Embora a Legislação não faça menção expressa, o intuito do legislador foi o de garantir a efetiva participação do sexo feminino no processo eleitoral, que, apesar de representar a maioria da população, ainda carece de uma maior representatividade e participação política. O instituto encontra fundamento na Constituição Federal, nos valores relacionados à cidadania, dignidade da pessoa humana e pluralismo político, e representa uma limitação ao princípio da autonomia partidária.
Contudo, o que se verifica eleição após eleição é o descaso e até, a má-fé, por parte das agremiações em garantir o percentual mínimo de 30% (trinta por cento) de candidaturas femininas, muitas vezes evidenciada através do lançamento de candidaturas fictícias – as chamadas candidaturas “laranjas”- visando apenas garantir a regularidade do registro da federação ou partido interessado em participar das eleições.
Felizmente, o Tribunal Superior Eleitoral tem sido firme na punição às agremiações que de forma dissimulada desrespeitam o percentual mínimo de candidaturas femininas. Se constatada a fraude, a pena é a nulidade dos votos de toda a legenda, o que, na prática, implica na perda das cadeiras conquistadas e o recálculo do quociente eleitoral e, em alguns casos, na inelegibilidade dos envolvidos.
Entende a Corte que é responsabilidade das greis a implementação efetiva das candidaturas femininas, de modo que cabe a estas, inclusive, substituir candidatas que eventualmente desistam do pleito e, até mesmo, que venham a falecer no curso da campanha eleitoral, conforme externado no voto da Min.

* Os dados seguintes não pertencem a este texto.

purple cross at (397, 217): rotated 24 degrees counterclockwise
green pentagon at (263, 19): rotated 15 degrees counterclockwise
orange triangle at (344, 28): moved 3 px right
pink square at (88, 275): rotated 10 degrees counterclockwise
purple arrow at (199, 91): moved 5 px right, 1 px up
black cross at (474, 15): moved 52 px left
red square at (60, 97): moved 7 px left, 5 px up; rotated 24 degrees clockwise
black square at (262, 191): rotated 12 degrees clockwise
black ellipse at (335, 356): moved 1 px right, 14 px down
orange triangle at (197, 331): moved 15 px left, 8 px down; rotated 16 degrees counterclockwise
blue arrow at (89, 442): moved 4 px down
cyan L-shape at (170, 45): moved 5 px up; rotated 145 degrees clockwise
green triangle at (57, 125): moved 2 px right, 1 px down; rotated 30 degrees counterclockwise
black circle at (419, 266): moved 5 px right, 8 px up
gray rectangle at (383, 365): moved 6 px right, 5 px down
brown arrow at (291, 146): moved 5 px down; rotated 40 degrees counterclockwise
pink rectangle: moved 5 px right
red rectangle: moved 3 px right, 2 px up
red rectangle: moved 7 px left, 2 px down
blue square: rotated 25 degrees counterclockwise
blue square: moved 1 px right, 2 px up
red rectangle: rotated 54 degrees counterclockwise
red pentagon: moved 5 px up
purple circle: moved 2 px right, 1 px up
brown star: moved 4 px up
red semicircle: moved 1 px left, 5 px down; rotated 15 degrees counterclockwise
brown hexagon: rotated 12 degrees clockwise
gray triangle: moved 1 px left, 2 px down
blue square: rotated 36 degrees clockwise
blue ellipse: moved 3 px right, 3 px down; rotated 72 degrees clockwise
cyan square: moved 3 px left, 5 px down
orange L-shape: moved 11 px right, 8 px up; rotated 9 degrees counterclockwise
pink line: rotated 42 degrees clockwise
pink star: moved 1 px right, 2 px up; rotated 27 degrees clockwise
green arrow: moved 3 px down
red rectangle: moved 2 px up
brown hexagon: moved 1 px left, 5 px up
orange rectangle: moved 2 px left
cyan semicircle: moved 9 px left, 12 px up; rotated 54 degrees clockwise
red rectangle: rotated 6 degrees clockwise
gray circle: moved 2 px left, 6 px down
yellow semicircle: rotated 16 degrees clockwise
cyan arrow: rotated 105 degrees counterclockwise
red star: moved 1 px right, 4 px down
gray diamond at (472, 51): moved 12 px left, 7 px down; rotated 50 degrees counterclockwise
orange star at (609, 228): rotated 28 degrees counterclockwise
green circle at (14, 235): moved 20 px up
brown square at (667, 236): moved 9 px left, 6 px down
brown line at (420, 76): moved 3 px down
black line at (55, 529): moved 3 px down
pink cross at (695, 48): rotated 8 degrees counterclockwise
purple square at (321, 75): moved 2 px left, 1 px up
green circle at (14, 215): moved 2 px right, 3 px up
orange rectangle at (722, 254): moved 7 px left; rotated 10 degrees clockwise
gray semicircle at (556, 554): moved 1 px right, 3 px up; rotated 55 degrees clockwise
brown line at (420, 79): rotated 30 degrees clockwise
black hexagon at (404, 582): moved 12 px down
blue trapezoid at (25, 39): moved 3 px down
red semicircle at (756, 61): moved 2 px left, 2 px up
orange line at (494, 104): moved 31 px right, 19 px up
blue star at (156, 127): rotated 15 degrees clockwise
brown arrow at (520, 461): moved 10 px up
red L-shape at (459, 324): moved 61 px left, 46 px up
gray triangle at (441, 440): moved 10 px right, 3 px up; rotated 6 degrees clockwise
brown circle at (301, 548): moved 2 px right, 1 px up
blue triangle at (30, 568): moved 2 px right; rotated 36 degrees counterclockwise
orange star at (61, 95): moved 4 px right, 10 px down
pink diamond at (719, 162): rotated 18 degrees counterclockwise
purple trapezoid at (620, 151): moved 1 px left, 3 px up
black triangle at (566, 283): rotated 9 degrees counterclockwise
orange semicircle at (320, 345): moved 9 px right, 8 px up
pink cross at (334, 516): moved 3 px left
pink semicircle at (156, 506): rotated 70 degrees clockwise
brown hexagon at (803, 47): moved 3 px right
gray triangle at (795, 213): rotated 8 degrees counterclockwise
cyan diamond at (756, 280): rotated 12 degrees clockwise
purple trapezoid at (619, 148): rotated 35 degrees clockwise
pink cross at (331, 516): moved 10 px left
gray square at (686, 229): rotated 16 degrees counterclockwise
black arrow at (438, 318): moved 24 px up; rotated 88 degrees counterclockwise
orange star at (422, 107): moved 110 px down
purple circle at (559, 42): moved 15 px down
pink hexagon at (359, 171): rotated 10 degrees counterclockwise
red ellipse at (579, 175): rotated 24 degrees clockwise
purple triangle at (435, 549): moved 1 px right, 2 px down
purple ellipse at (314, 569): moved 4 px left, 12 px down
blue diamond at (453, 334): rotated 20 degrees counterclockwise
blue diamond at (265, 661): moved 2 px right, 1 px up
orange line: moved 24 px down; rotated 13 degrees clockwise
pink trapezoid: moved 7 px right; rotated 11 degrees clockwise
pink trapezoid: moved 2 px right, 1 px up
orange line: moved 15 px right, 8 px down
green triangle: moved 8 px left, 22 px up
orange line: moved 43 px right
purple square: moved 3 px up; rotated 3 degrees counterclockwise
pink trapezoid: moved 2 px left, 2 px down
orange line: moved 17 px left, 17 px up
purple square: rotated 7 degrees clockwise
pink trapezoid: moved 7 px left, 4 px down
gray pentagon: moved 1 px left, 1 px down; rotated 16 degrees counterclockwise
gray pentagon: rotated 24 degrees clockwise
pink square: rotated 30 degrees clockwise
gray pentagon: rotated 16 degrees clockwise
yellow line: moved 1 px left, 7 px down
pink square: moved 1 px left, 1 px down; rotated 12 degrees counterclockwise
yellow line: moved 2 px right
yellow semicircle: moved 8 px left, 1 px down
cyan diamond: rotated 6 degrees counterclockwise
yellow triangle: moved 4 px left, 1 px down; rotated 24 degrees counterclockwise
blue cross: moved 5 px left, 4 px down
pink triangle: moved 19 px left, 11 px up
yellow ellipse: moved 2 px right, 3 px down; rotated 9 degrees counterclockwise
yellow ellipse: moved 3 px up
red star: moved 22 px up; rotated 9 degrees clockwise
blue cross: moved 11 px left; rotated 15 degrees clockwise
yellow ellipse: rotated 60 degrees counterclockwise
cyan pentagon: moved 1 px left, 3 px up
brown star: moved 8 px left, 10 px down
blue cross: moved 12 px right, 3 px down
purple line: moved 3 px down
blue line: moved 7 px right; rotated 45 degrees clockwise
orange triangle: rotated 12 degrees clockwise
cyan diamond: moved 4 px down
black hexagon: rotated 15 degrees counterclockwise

Cármen Lúcia:
"A desistência formal de candidatas depois do deferimento do Demonstrativo de Regularidade de Atos Partidários - DRAP e no último dia previsto na legislação eleitoral para a substituição de candidaturas, a inviabilizar a manutenção da proporção mínima de candidaturas femininas, caracteriza fraude ao disposto no § 3º do art. 10 da Lei n. 9.504/1997" (TSE, AgReg no AREspE: 06004701920206170092, Rel. Min. Carmem Lúcia, DJE 05.12.2023).
Ou seja, é responsabilidade do partido político auxiliar no que for necessário na condução das ações de campanha, formalizar a desistência das candidaturas, informar o falecimento de candidata no curso da campanha, e substitui–las por quem efetivamente almeje concorrer, evitando a manutenção de candidaturas fictícias com o intuito de preencher o percentual mínimo, burlando a legislação eleitoral.
Portanto, o partido não fica eximido da observância da ação afirmativa em caso de renúncias, desistências ou falecimento de candidata no curso da campanha, devendo sempre manter a proporção minimamente estabelecida em lei para os gêneros, sob pena de desconstituição da decisão anterior que deferiu o DRAP e anulação de todos os votos obtidos.
Em que pese possa parecer uma solução drástica, a medida é adequada e proporcional, pois visa garantir a efetiva participação política do sexo feminino, em total harmonia com os valores da cidadania, dignidade da pessoa humana e pluralismo político, previstos na Constituição Federal.
Fontes:
BRASIL. Lei nº 9.504, de 30 de setembro de 1997. Estabelece normas para as eleições. Diário Oficial da União: seção 1, Brasília, DF, 1 out. 1997.
BRASIL. Tribunal Superior Eleitoral. Agravo Regimental No Agravo Em Recurso Especial Eleitoral 060047019/PE, Relator(a) Min. Cármen Lúcia, Acórdão de 23/11/2023, Publicado no(a) Diário de Justiça Eletrônico 240, data 05/12/2023
GOMES, José Jairo. Direito eleitoral. 15. ed. São Paulo: Atlas, 2020.